▸ **REQUIREMENT**: Going line by line through the records below, count those with the word "Login" and give only the count.

▸ **AVAILABLE DATA**:
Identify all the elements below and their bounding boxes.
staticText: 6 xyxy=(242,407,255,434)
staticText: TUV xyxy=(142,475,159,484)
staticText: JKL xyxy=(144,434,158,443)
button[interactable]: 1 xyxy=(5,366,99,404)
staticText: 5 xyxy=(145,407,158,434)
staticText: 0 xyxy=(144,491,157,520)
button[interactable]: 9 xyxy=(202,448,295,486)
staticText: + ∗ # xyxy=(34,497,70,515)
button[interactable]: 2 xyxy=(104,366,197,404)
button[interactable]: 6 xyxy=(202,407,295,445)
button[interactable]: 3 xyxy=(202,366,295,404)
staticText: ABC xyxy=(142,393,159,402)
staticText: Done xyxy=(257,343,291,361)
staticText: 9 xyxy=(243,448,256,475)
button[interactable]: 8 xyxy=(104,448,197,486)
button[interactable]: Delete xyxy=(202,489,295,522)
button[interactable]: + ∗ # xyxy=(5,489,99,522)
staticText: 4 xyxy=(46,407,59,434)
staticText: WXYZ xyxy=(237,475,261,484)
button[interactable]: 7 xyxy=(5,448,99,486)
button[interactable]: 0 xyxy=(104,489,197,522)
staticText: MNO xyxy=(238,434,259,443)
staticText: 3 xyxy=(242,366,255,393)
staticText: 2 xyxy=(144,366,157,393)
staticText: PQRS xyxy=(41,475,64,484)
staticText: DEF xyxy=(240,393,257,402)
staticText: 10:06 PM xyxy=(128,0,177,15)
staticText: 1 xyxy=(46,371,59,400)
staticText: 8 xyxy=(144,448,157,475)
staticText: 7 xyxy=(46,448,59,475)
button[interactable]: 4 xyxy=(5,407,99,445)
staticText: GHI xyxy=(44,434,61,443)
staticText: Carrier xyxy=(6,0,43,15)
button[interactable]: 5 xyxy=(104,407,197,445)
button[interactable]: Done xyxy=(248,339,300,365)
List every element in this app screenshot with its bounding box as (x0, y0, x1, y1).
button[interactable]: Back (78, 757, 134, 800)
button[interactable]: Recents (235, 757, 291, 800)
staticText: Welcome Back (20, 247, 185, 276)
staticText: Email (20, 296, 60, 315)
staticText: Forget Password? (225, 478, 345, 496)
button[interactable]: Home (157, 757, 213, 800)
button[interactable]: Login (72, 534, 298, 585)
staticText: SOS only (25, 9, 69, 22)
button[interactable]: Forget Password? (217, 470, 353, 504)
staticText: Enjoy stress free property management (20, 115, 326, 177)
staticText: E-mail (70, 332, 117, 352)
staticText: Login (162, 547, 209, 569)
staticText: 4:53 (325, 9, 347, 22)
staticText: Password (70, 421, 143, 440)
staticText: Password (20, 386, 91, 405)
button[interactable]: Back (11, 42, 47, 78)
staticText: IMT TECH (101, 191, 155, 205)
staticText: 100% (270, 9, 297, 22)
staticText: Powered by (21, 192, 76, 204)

▸ **WRITTEN ANSWER**: 2